#### INPUT DATA

####

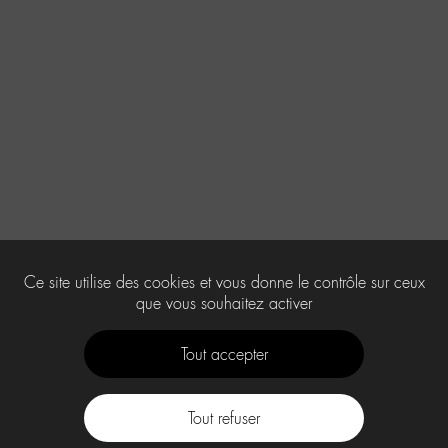
Ce site utilise des cookies et vous donne le contrôle sur ceux
que vous souhaitez activer
Tout accepter
Tout refuser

####

Quote every line from the line containing "que vous souhaitez activer" through the closing line of the listing, including both.

#### REPLY TO THE EXERCISE
que vous souhaitez activer
Tout accepter
Tout refuser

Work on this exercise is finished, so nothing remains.